O mar revolto de pés e cabeças não para de escoar para fora do trem. Há jovens e senhores, empregados e biscateiros. Uma onda humana de pedreiros, porteiros, diaristas e também bancários, advogados, estudantes. Em comum, a pressa dos atrasados e as pedras do caminho. Deixaram o subúrbio ou a Baixada Fluminense antes da alvorada. Viajaram em pé, colados a outros corpos, por até duas horas. Chacoalharam a uma velocidade média de 42km/h. Quando a multidão invade o saguão da Central do Brasil, já cheia de cansaço, ecoa nos alto-falantes o sax de Pixinguinha. São 6h20m, mal clareou. “Eita, segunda-feira!”, exclama um sonolento atendente da lanchonete Central Rio, onde dois mil pastéis serão vendidos até o anoitecer.
Todos os dias, 670 mil pessoas embarcam em uma das 102 estações espalhadas pelos oito ramais da Região Metropolitana. É a população de uma metrópole, maior do que a de Niterói. Apenas 20 municípios brasileiros, do total de 5.561, têm população superior. O prefeito dessa cidade é a empresa SuperVia, que tem mandato até 2048, tempo da concessão mais longa do estado. Os 270 quilômetros de linhas férreas conectam o coração do Rio a 11 cidades vizinhas. Da Central ao ponto mais distante, a estação de Guapimirim, são 76 quilômetros. A SuperVia tem nas mãos um mundo, mas também um vasto submundo. Só quem viaja nos trilhos é capaz de acreditar nas coisas que se passam nos vagões e plataformas. Coisas como um trem avançar sobre um cadáver, autorizado pelo comando da companhia, como ocorreu no dia 28 de julho com o ambulante Adílio Cabral dos Santos. Ex-presidiário de 33 anos, ele tentava reconstruir a vida vendendo balas na linha férrea.

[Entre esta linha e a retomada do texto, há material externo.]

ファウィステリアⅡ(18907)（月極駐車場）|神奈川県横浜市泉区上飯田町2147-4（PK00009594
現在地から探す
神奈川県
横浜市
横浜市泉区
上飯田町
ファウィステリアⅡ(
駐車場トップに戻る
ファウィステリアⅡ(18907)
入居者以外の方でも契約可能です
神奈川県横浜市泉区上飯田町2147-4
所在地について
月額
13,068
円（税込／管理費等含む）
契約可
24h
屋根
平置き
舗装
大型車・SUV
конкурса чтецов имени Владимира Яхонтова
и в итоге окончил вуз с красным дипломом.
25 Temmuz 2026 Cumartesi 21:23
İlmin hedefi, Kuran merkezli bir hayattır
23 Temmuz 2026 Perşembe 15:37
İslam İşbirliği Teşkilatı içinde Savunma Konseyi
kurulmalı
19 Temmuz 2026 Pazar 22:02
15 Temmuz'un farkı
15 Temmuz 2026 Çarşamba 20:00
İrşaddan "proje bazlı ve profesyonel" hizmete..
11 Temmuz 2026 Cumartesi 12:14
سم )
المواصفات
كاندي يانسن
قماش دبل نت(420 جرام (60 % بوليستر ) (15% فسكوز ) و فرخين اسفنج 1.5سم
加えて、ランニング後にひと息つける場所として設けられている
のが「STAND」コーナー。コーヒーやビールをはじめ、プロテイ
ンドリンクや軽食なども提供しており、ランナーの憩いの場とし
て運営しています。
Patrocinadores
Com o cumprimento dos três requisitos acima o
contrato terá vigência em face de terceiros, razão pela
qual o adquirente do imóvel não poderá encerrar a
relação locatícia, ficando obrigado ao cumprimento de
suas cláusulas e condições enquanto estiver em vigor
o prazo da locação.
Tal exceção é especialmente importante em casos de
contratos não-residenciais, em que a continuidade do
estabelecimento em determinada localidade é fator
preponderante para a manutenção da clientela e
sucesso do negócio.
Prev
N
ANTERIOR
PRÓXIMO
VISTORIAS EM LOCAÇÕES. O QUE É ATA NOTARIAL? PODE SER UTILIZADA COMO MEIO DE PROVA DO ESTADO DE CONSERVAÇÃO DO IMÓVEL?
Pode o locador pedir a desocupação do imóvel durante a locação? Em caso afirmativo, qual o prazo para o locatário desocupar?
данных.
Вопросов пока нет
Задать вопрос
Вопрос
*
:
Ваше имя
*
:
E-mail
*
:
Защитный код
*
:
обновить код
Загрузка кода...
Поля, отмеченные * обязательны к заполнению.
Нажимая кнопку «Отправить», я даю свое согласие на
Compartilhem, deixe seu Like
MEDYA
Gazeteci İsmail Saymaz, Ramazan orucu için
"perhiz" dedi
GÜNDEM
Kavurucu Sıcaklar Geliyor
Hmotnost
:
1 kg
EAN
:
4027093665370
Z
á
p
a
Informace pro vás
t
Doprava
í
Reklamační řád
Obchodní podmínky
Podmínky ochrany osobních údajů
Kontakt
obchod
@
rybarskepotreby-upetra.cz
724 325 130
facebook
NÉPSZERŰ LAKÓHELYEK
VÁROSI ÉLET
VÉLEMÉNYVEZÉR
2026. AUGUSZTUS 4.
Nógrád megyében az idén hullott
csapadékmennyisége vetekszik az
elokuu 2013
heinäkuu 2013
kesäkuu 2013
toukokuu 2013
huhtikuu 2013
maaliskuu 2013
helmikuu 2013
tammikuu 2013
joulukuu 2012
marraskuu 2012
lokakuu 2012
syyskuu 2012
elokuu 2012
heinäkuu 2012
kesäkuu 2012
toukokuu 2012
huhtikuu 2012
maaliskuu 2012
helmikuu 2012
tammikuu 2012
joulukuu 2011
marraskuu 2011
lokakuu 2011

Uma equipe do GLOBO passou as últimas três semanas viajando nos ramais da SuperVia. Cada uma das linhas foi percorrida de ponta a ponta, quase sempre em horário de rush. Logo no primeiro dia, um menor roubou o celular de uma passageira ao lado dos repórteres, enquanto o trem estava parado, com as portas abertas, na estação terminal de Belford Roxo - apenas “Bel”, para os íntimos. Da plataforma, ele esticou o braço com agilidade e, pela janela do vagão, arrancou o aparelho do ouvido da mulher, sumindo na escuridão. Eram cerca de 20h30m, a estação estava às moscas. O garoto, de 15 anos no máximo, vestia a camisa 10 da seleção brasileira. Um a zero para ele.

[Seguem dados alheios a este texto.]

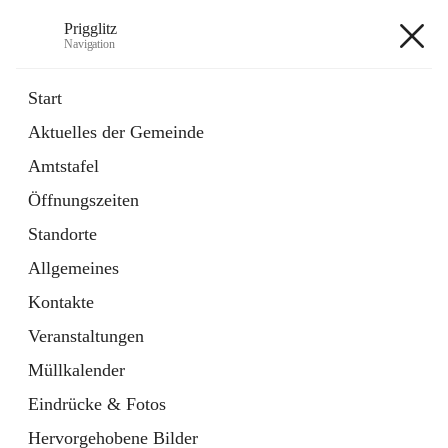
Prigglitz
Navigation
Prigglitz
Start
Aktuelles der Gemeinde
öffnet
Amtstafel
Amtstafel
in
Externe Webseite
neuem
Öffnungszeiten
Tab
öffnet
Gemeindezeitung
in
Ordner
Standorte
neuem
Tab
Allgemeines
+8
Kontakte
Veranstaltungen
Müllkalender
Eindrücke & Fotos
Hauptadresse
Hervorgehobene Bilder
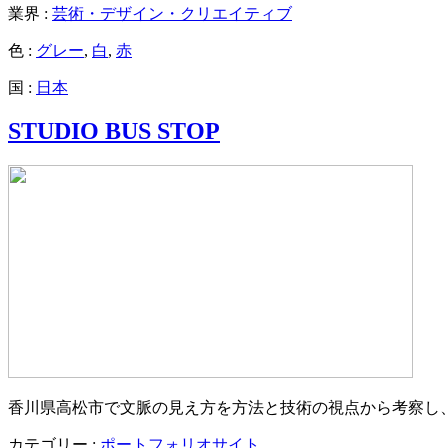
業界 :
芸術・デザイン・クリエイティブ
色 :
グレー
,
白
,
赤
国 :
日本
STUDIO BUS STOP
香川県高松市で文脈の見え方を方法と技術の視点から考察し
カテゴリー :
ポートフォリオサイト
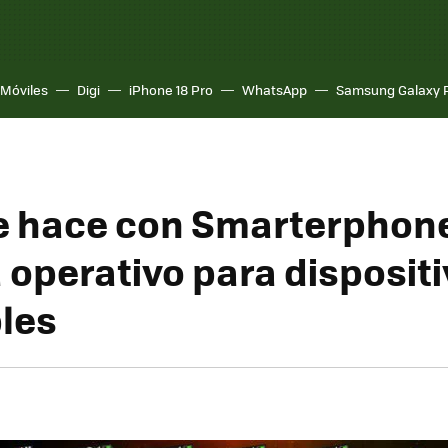
Móviles
Digi
iPhone 18 Pro
WhatsApp
Samsung Galaxy 
e hace con Smarterphone
 operativo para disposit
les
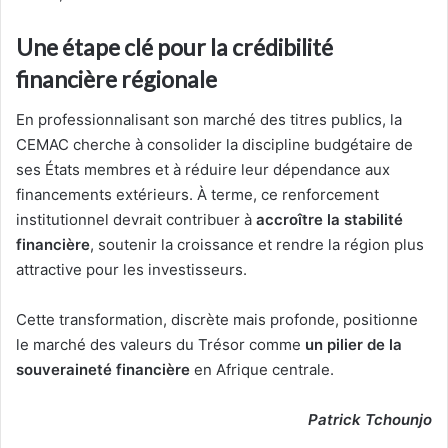
Une étape clé pour la crédibilité
financière régionale
En professionnalisant son marché des titres publics, la
CEMAC cherche à consolider la discipline budgétaire de
ses États membres et à réduire leur dépendance aux
financements extérieurs. À terme, ce renforcement
institutionnel devrait contribuer à
accroître la stabilité
financière
, soutenir la croissance et rendre la région plus
attractive pour les investisseurs.
Cette transformation, discrète mais profonde, positionne
le marché des valeurs du Trésor comme
un pilier de la
souveraineté financière
en Afrique centrale.
Patrick Tchounjo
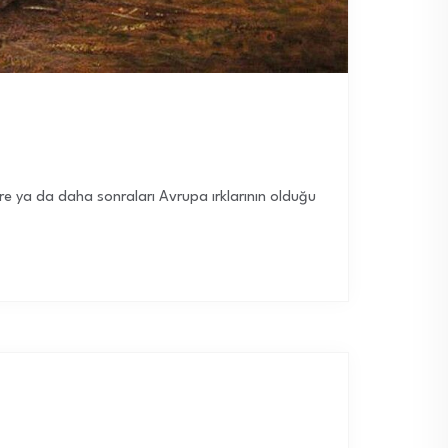
ere ya da daha sonraları Avrupa ırklarının olduğu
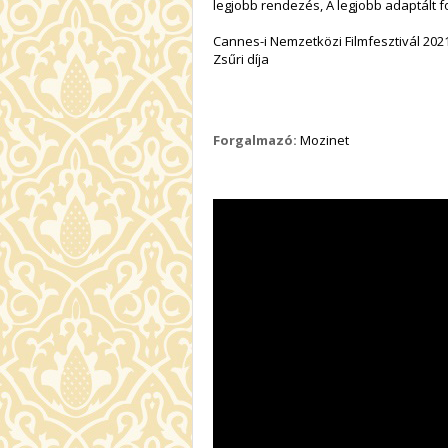
legjobb rendezés, A legjobb adaptált 
Cannes-i Nemzetközi Filmfesztivál 2021
Zsűri díja
Forgalmazó:
Mozinet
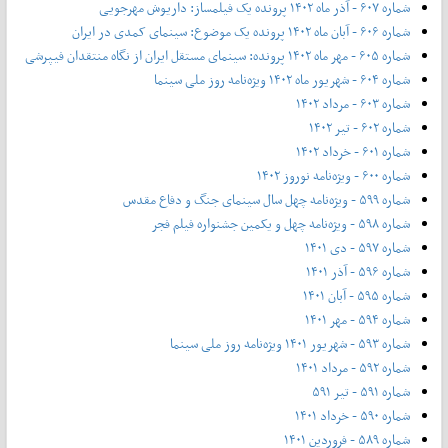
شماره ۶۰۷ - آذر ماه ۱۴۰۲ پرونده یک فیلمساز: داریوش مهرجویی
شماره ۶۰۶ - آبان ماه ۱۴۰۲ پرونده یک موضوع: سینمای کمدی در ایران
شماره ۶۰۵ - مهر ماه ۱۴۰۲ پرونده: سینمای مستقل ایران از نگاه منتقدان فیپرشی
شماره ۶۰۴ - شهریور ماه ۱۴۰۲ ویژه‌نامه روز ملی سینما
شماره ۶۰۳ - مرداد ۱۴۰۲
شماره ۶۰۲ - تیر ۱۴۰۲
شماره ۶۰۱ - خرداد ۱۴۰۲
شماره ۶۰۰ - ویژه‌نامه نوروز ۱۴۰۲
شماره ۵۹۹ - ویژه‌نامه چهل سال سینمای جنگ و دفاع مقدس
شماره ۵۹۸ - ویژه‌نامه چهل و یکمین جشنواره فیلم فجر
شماره ۵۹۷ - دی ۱۴۰۱
شماره ۵۹۶ - آذر ۱۴۰۱
شماره ۵۹۵ - آبان ۱۴۰۱
شماره ۵۹۴ - مهر ۱۴۰۱
شماره ۵۹۳ - شهریور ۱۴۰۱ ویژه‌نامه روز ملی سینما
شماره ۵۹۲ - مرداد ۱۴۰۱
شماره ۵۹۱ - تیر ۵۹۱
شماره ۵۹۰ - خرداد ۱۴۰۱
شماره ۵۸۹ - فروردین ۱۴۰۱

Nesse ramal, circula a maior parte dos trens antigos. São 201 em toda a malha ferroviária, sendo 121 novos, fabricados na China ou na Coreia do Sul, e 80 velhos, das décadas de 50 a 80 - do tempo em que a pernambucana Marinês, a rainha do xaxado, fazia sucesso cantando os problemas dos trilhos em “Trem da Central” (“Vou a pé, de Sputnik, mas não vou de trem”). Antes de 2011, quando a Odebrecht assumiu a SuperVia, as avarias nas composições ocorriam a cada 23 mil quilômetros. Hoje, elas circulam 180 mil quilômetros sem apresentar falhas. Mas é irritante o número de vezes em que os trens, velhos ou novos, ficam parados entre uma estação e outra. Os passageiros passam longos minutos esperando, sem informação. Em um dos trajetos, da estação de Japeri até a Central, a composição fica dez minutos parada. Duas passageiras começam a discutir por um assento.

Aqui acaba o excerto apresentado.